Ardından da Dışişleri Bakanı Mevlüt Çavuşoğlu’nun Varhelyi’ye bir mektup yazdığı ve tepki gösterdiği öğrenildi. Konu, yaz ayları boyunca Ankara’nın AB’li diplomatlarla yürüttüğü temaslarda da sık sık gündeme geldi ve Türkiye’nin aday ülke statüsü hatırlatıldı, ancak Varhelyi kararını değiştirmedi.
Son olarak da Varhelyi’nin Eylül ayı başında Ankara’ya yaptığı ziyarette karardan duyulan rahatsızlığın vurgulandığı öğrenildi.
MÜLTECİLERE YARDIMA VETO GELMEMESİ İÇİN YAPILDI
Varhelyi, Ankara’da; başta Bakan Çavuşoğlu’na, bu kararın AB’nin Türkiye’ye Suriyeli mülteciler için yapacağı 3 milyar Euro'luk yardımın bir üye ülke tarafından veto edilmesini engellemek için yapıldığını belirtti. Görüşmelere katılan bir yetkili, Varhelyi’nin; bu yapılanmada bir kötü niyet olmadığını, bu kararla yardımın doğrudan, Konsey üyelerinin onayı alınmadan sağlanabileceğini dile getirdiğini söyledi. üst düzey bir yetkili karardan rahatsızlık duyulduğunu doğrularken; Varhelyi’nin, adaylık statüsünün zedelenmeyeceği taahhüdünde bulunduğunu söyledi. Yetkili, “Kararda kötü niyet olmadığına inandım, ama içime sindi mi derseniz, sinmedi” dedi.

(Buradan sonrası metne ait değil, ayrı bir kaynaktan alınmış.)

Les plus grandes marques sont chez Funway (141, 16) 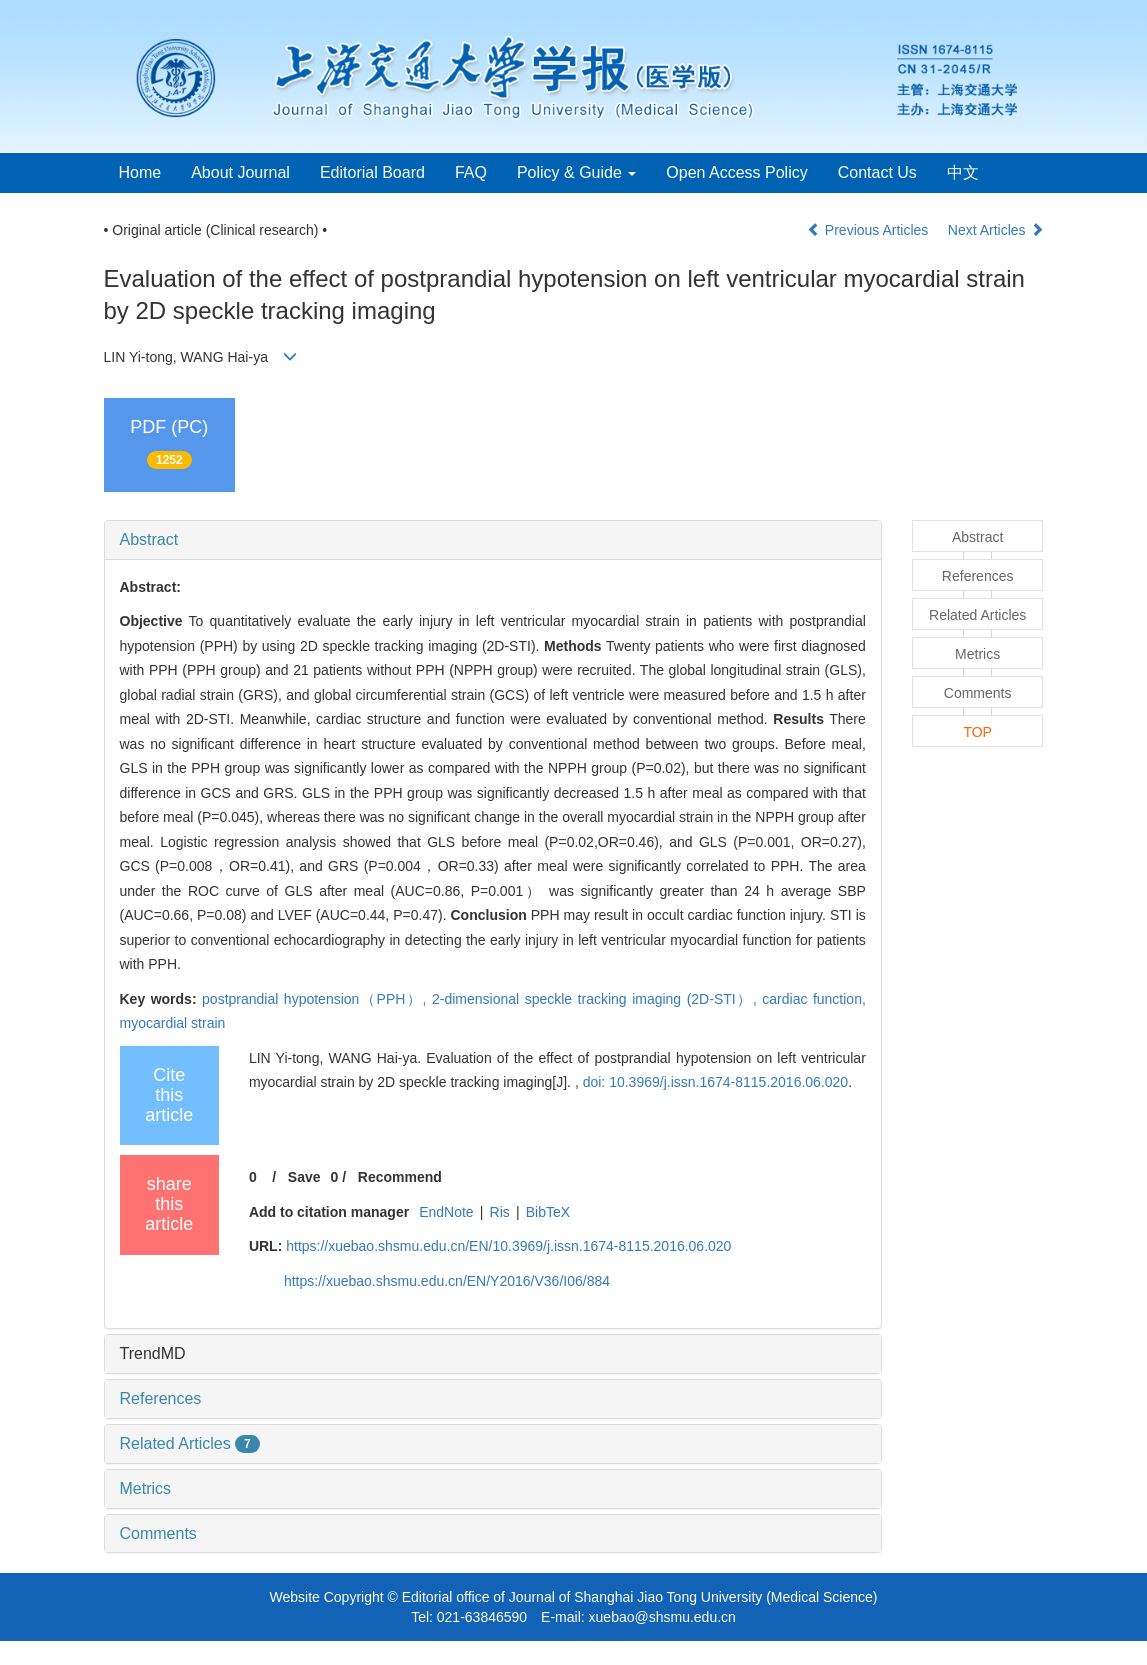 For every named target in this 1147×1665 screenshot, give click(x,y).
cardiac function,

AB İLE İŞ BİRLİĞİNDE GÖÇ, SAĞLIK VE ÇEVRE KALDI
Ankara-Brüksel arasında son dönemde iş birliğinin durma noktasına gelmesi üzerine, taraflar; bu yıl aldıkları karar ile pozitif gündem yaratmayı hedeflediklerini duyurmuştu. Bu çerçevede AB’nin önceliğini oluşturan mülteci, çevre ve sağlık alanlarında Yüksek Düzeyli Diyalog toplantıları yapılıyor. Çevre ve Şehircilik Bakanı Murat Kurum bu çerçevede geçtiğimiz hafta, Brüksel’e gitti. AB’nin Göçten Sorumlu Komiseri Ylva Johansson’un da 11 Ekim’de İçişleri Bakanı Süleyman Soylu ile bir araya gelmesi planlanıyor. Bir sonraki toplantı ise Sağlık Bakanı Fahrettin Koca ile yapılacak.
Öte yandan AB’nin Katılım Öncesi Yardım Aracı olan IPA III fonlarında da artık ülke bazında fon tahsisi yerine tematik dağılım esasını benimsedi. Bu çerçevede ülkeler proje sunacak ve AB tarafından öncelikli bulunan projeler için katkı sağlanacak.